O ministro ressaltou a complexidade do desafio enfrentado pelo presidente do Banco Central, Gabriel Galípolo, que assumiu o cargo em meio a uma crise importante em dezembro de 2024. Para Haddad, a inflação deve fechar 2025 em patamar igual ou inferior ao registrado no ano anterior, apesar da valorização do dólar no fim do ano passado.
“Mesmo com o repique do dólar, a inflação já está voltando para níveis próximos ao teto da banda, dentro do horizonte previsto pelo sistema de metas”, afirmou. Haddad também expressou confiança na atuação do Banco Central e na condução de Galípolo, prevendo uma redução da Selic em breve.
Banco Central mantém Selic em 15% e avalia cenário
Nesta terça-feira, o Banco Central divulgou a ata da última reunião do Comitê de Política Monetária (Copom), confirmando a manutenção da Selic em 15% ao ano por enquanto. O colegiado interrompeu o ciclo de alta para monitorar os efeitos acumulados da política monetária antes de tomar novas decisões.
“Agora, conforme o cenário se delineia como esperado, o Comitê opta por manter a taxa inalterada e seguir avaliando se essa estratégia será suficiente para a convergência da inflação à meta”, diz o documento.
A meta central de inflação está fixada em 3%, com intervalo de tolerância entre 1,5% e 4,5%. O Copom observou a projeção de inflação de 3,4% para o primeiro trimestre de 2027 e destacou atenção aos riscos externos, entre eles decisões do Federal Reserve dos EUA e possíveis impactos tarifários internacionais.
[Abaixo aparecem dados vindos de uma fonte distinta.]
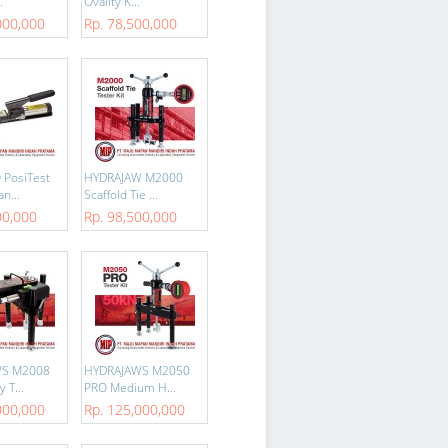
.
Ovality K...
000,000
Rp. 78,500,000
 PosiTest
HYDRAJAW M2000
n...
Scaffold Tie ...
00,000
Rp. 98,500,000
WS M2008
HYDRAJAWS M2050
 T...
PRO Medium H...
000,000
Rp. 125,000,000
Isenção do IR para até R$ 5 mil enfrenta desafio da compensação fiscal
Sobre a proposta de isenção do Imposto de Renda para trabalhadores com renda mensal até R$ 5 mil, Haddad declarou acreditar que o Congresso está maduro para aprovar a medida, mas destacou que o principal desafio continua sendo a compensação fiscal necessária.
“O Congresso está muito maduro para aprovar a isenção. O problema é aprovar a compensação, que é o andar de cima”, pontuou o ministro.
Haddad também projetou que o presidente Lula sancionará a proposta já em outubro, embora o texto ainda não tenha sido votado.
O presidente da Câmara, Hugo Motta (Republicanos-PB), indicou que a votação da proposta deve ocorrer na próxima semana, após reunião do colégio de líderes para avaliação do relatório da comissão especial. Paralelamente, o Senado analisa projeto alternativo que propõe isenção similar, numa tentativa de pressionar a Câmara para acelerar a tramitação da medida.